Watou is een bad van onvoorspelbare indrukken. Het gaat inderdaad niet om een beoogd ‘duidelijk effect’, wel om ‘de druk van het verrassende toeval’ (Mandelinck). Watou is een laboratorium waar in de kolven kunstwerken, gedichten, beelden, klanken, woorden, indrukken en toevallige associaties worden gemengd om nieuwe stoffen te genereren, die met elk individu dat er zich voor open stelt op een aparte manier reageren. Watou is een laboratorium. Het gist en broebelt en dampt en sist in Watou.

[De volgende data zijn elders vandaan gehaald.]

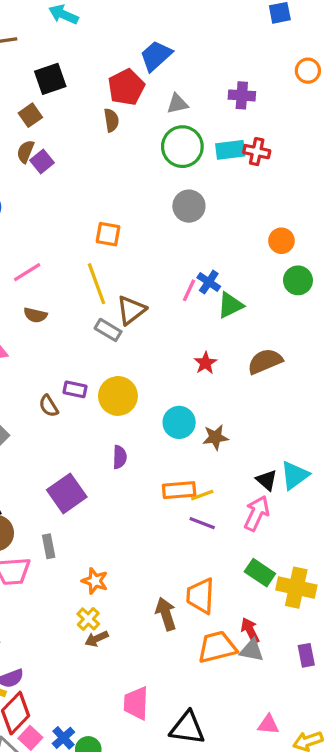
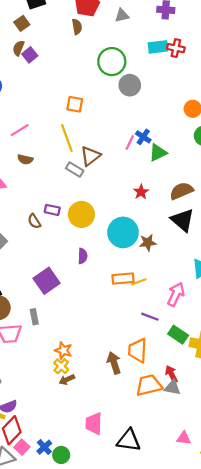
green circle: (182, 147) -> (112, 62), moved
cyan circle: (179, 422) -> (123, 232), size x1.4
black triangle: (267, 480) -> (183, 220), moved, size x1.6
purple line: (202, 523) -> (150, 317), moved
orange star: (95, 581) -> (63, 350), moved

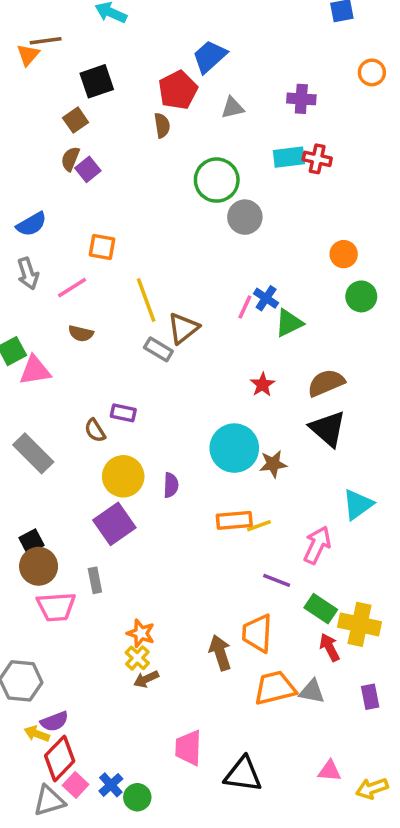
orange square: (75, 104) -> (102, 247), moved
yellow circle: (81, 214) -> (123, 476), moved
red arrow: (171, 374) -> (330, 647), moved

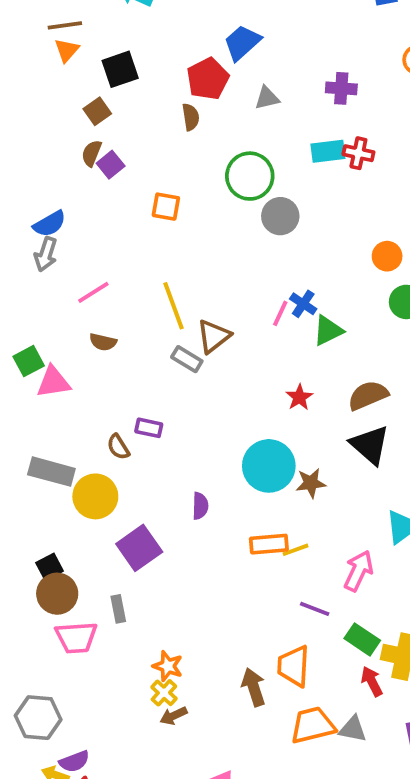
orange triangle: (28, 55) -> (67, 50), moved
orange square: (102, 247) -> (166, 207), moved
gray arrow: (28, 274) -> (46, 254), moved, turned 36
gray rectangle: (33, 453) -> (51, 472), turned -30
yellow circle: (123, 476) -> (95, 496), moved

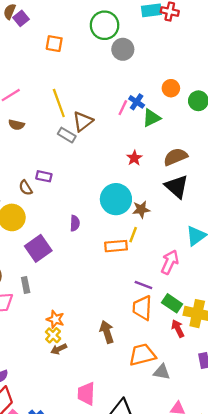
orange circle: (387, 256) -> (171, 88), moved
yellow line: (296, 550) -> (133, 235), moved, turned -49
orange trapezoid: (294, 666) -> (142, 308), moved
gray triangle: (353, 729) -> (162, 372), moved

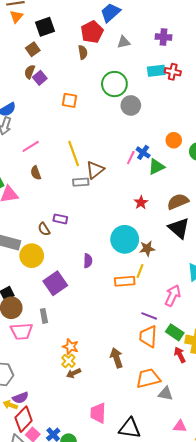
brown semicircle: (16, 125) -> (36, 173), turned 56
gray rectangle: (67, 135) -> (81, 182), turned -35

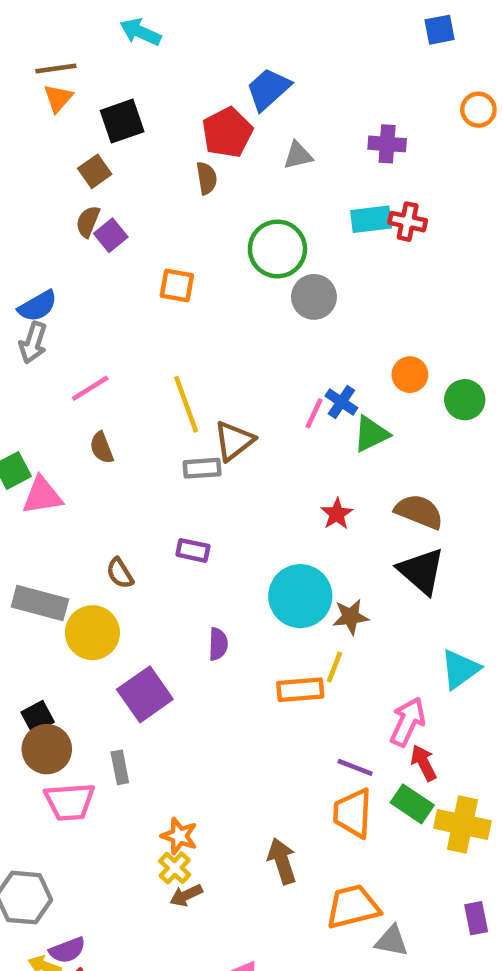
brown semicircle: (178, 202) -> (419, 512), turned 45
purple rectangle: (60, 219) -> (193, 550), moved
red arrow: (180, 355) -> (424, 763), moved

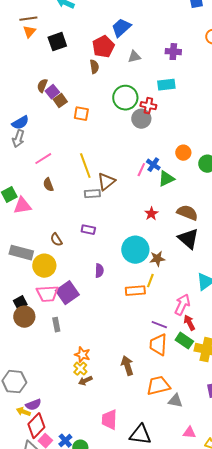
brown square: (95, 171) -> (60, 101), moved
red cross: (408, 222) -> (148, 106), moved
pink trapezoid: (70, 802) -> (47, 294), moved

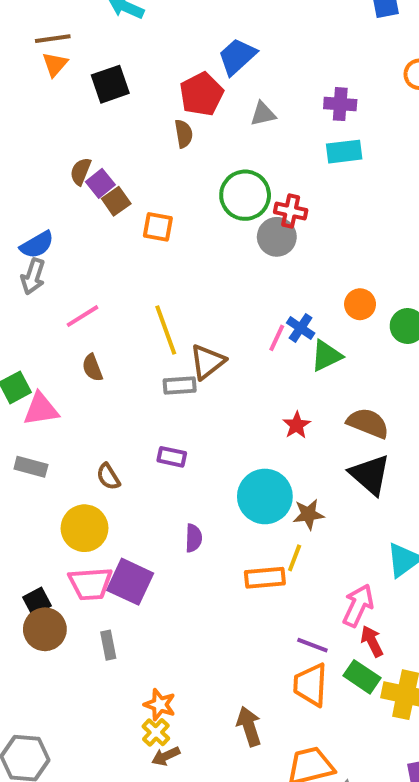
cyan rectangle: (166, 85) -> (344, 152), moved
gray rectangle: (21, 253) -> (31, 467), moved, size x0.7
purple square: (67, 293) -> (130, 582), turned -30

De uitkomst is onvoorspelbaar. Vliegt het lab de lucht in, of wordt hier brandstof voor de geest gedistilleerd? (Uiteraard is het uit boeken samengestelde tankstation van Job Koelewijn een zelfportret-met-knipoog. Voor de installatie werd zelfs een van de bundels van de organisator ‘verwerkt’.)
Na vele jaren heb je de juiste houding te pakken. En de juiste houding is: het toeval zich laten voltrekken. Va tout! (Zoals op het gemeentebord staat.) Watou is geen dictaat. Eenieder keert met een ander verslag terug. Ik schrijf hier het mijne neer. U zult er uw ervaring maar ten dele in herkennen. Meer nog: ik hoed er mij zelfs voor om met mijn verslag uw ervaring al te zeer te sturen – ja, ik zou u eigenlijk willen aanraden om te doen zoals ik: over Watou niet één letter te lezen vooraleer u er zelf bent geweest.
Watou is: vertrouwen op het eigen vermogen om te ervaren, te interpreteren en te genieten.